In particular, if we assume no sequencing errors, complete genome coverage and no polyploidity, then omnitigs are a full characterization of everything that can be assembled from a de Bruijn graph. Later, we gave an improved algorithm for finding all omnitigs of a graph, that is also optimal in the output size:
Cairo, Medvedev, Obscura Acosta, Rizzi, Tomescu, Optimal Omnitig Listing for Safe and Complete Contig Assembly, In Proc. CPM 2017.
We studied the scaffolding problem in genome assembly where preassembled contigs are ordered based on mate pair data.
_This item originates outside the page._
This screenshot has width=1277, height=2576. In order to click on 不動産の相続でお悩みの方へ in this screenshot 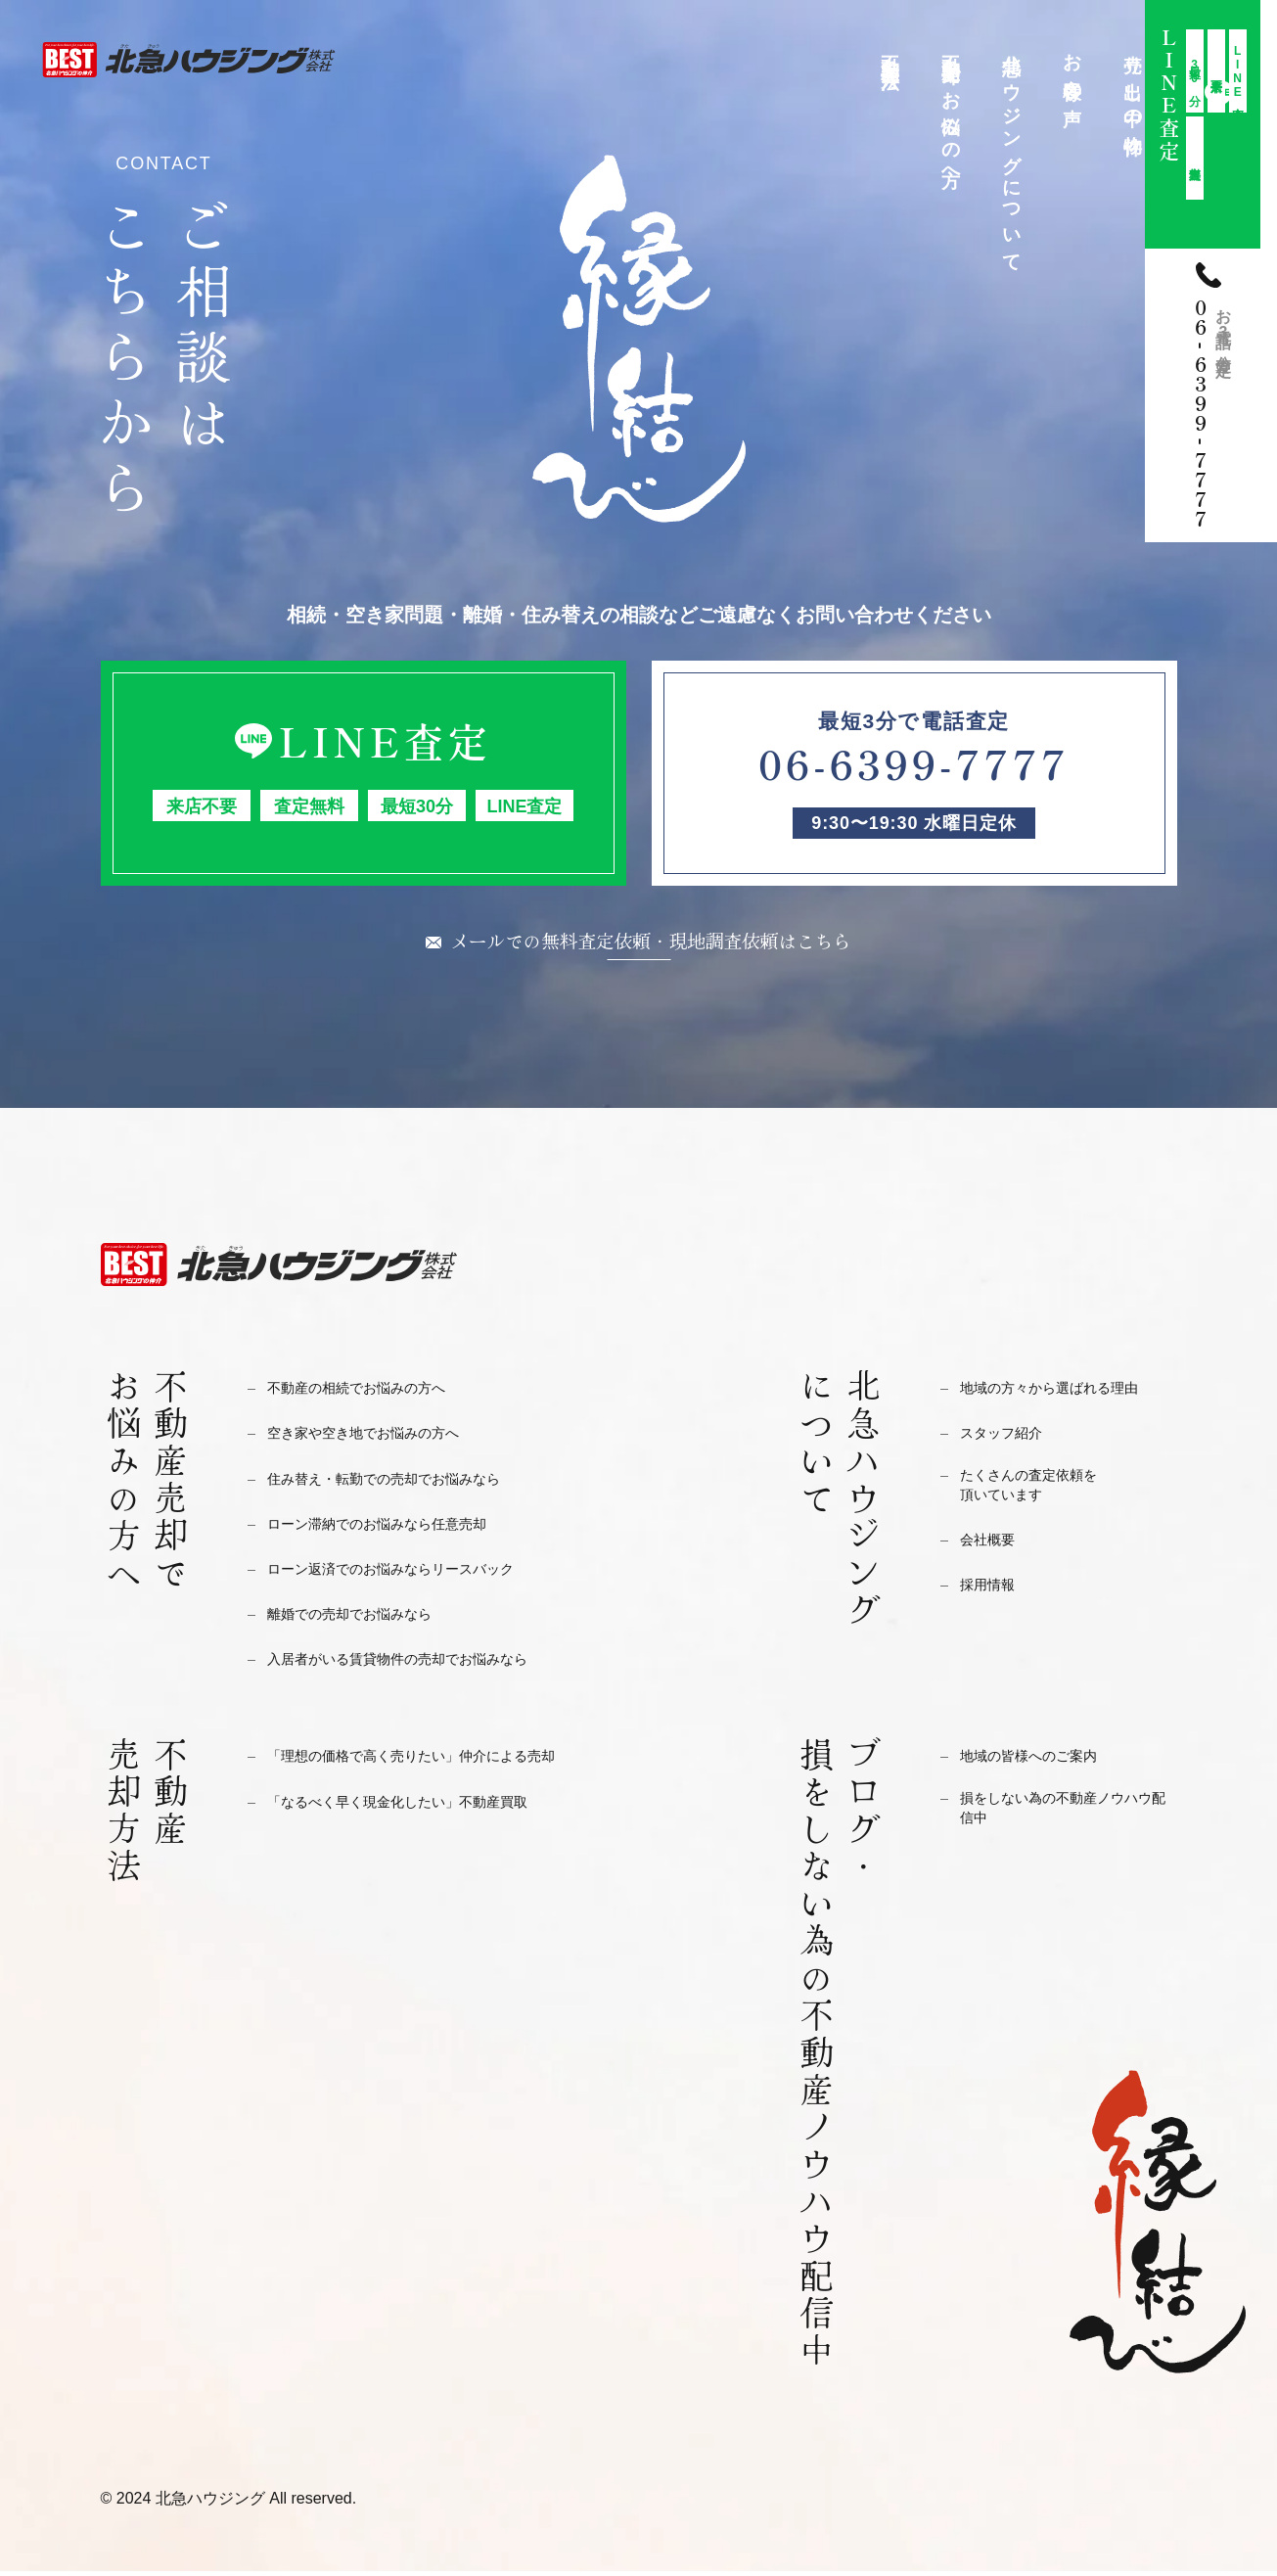, I will do `click(375, 1392)`.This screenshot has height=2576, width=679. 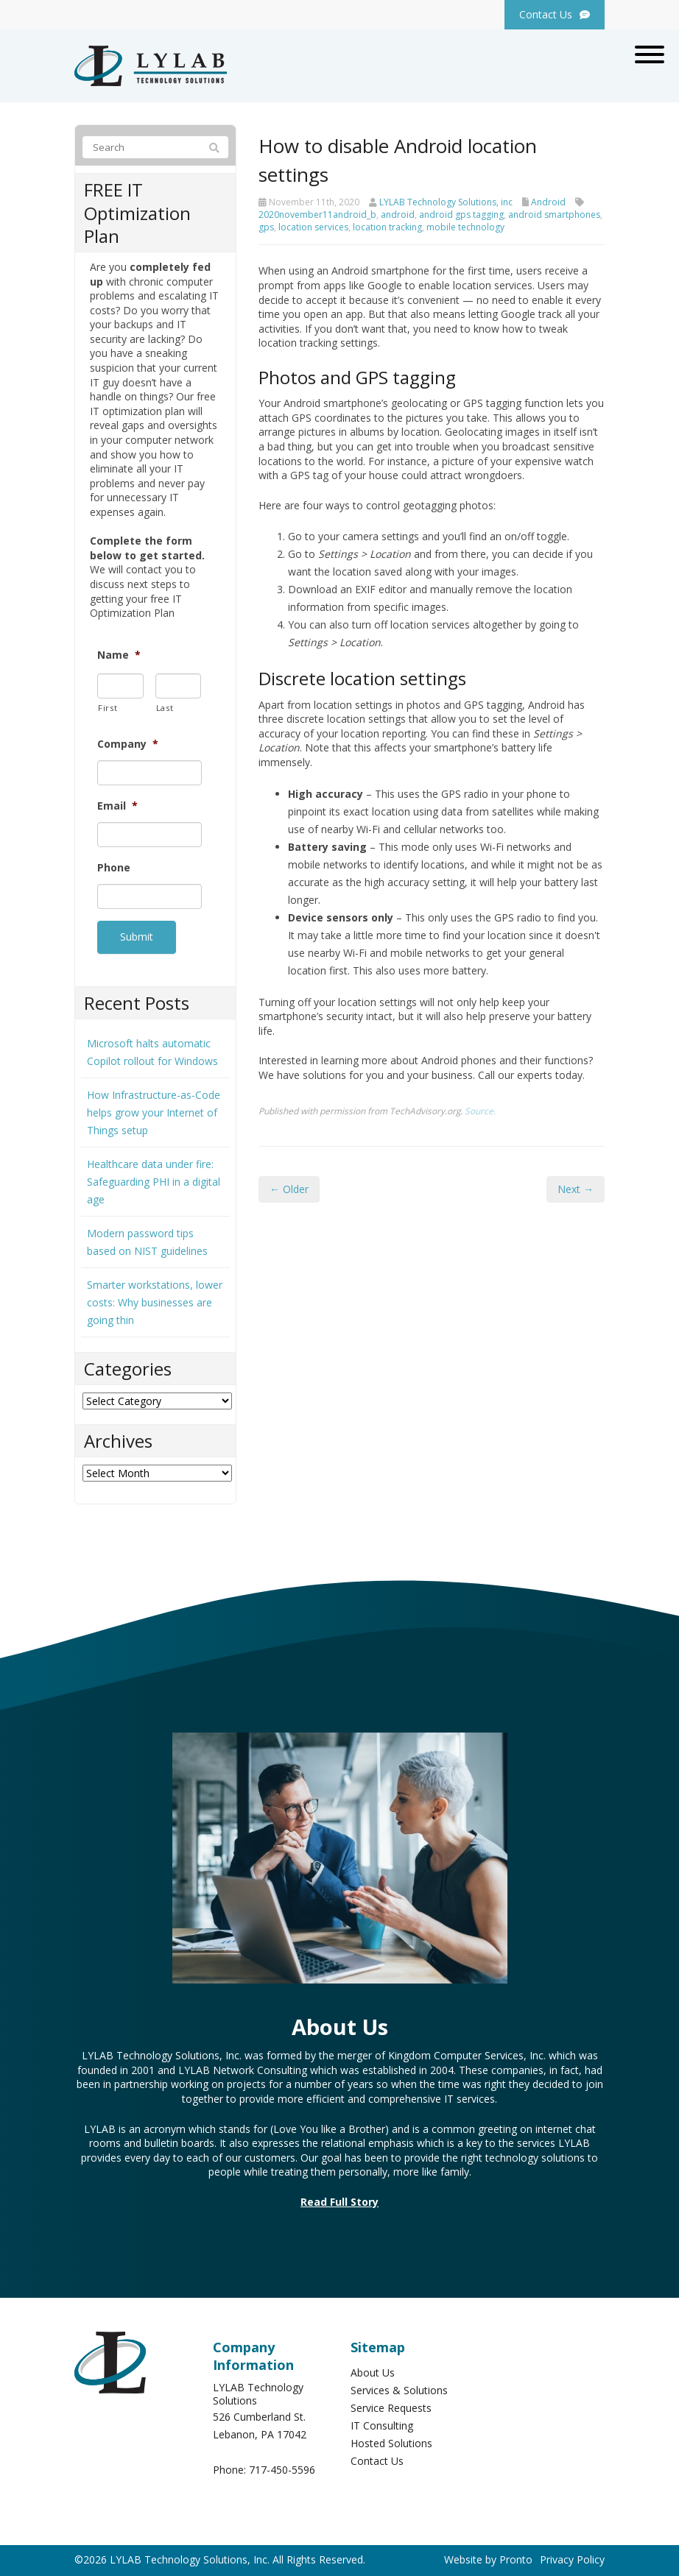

We presented a new method which divides the problem into small subproblems of restricted size and solves these exactly with mixed integer programming. In particular we develop a technique restricting the size of the subproblems so that the subproblems can be solved exactly.
- Salmela, Mäkinen, Välimäki, Ylinen, Ukkonen. Fast Scaffolding with Small Independent Mixed Integer Programs. Bioinformatics 27(23): 3259-3265, 2011.
We presented a rigorous formulation of the gap filling phase of genome assembly and show that the problem is NP-complete. We further give a pseudopolynomial algorithm for gap filling and show that it is practical for bacterial genomes. These approaches used the exact path length problem studied earlier a different application in mind.
M. Nykänen & E. Ukkonen: The exact path length problem. Journal of Algorithms 42 (2002), 41–53.
- Salmela, Sahlin, Mäkinen, Tomescu. Gap Filling as Exact Path Length Problem. Journal of Computational Biology 23(5);347–361. 2016
Salmela, Tomescu. Safely filling gaps with partial solutions common to all solutions. In Proc. WABI 2016.
Assembly validation etc.
- Mäkinen, Salmela, and Ylinen. Normalized N50 Assembly Metric using Gap-Restricted Co-Linear Chaining. BMC Bioinformatics, 13:255 (3 October 2012).
The scaffolding and validation tools described above have been used in a recent assembly project:
- Ahola V., Lehtonen R., Somervuo P. et al. The Glanville fritillary genome retains an ancient karyotype and reveals selective chromosomal fusions in Lepidoptera. Nature Communications, 5:4737, Sept. 2014.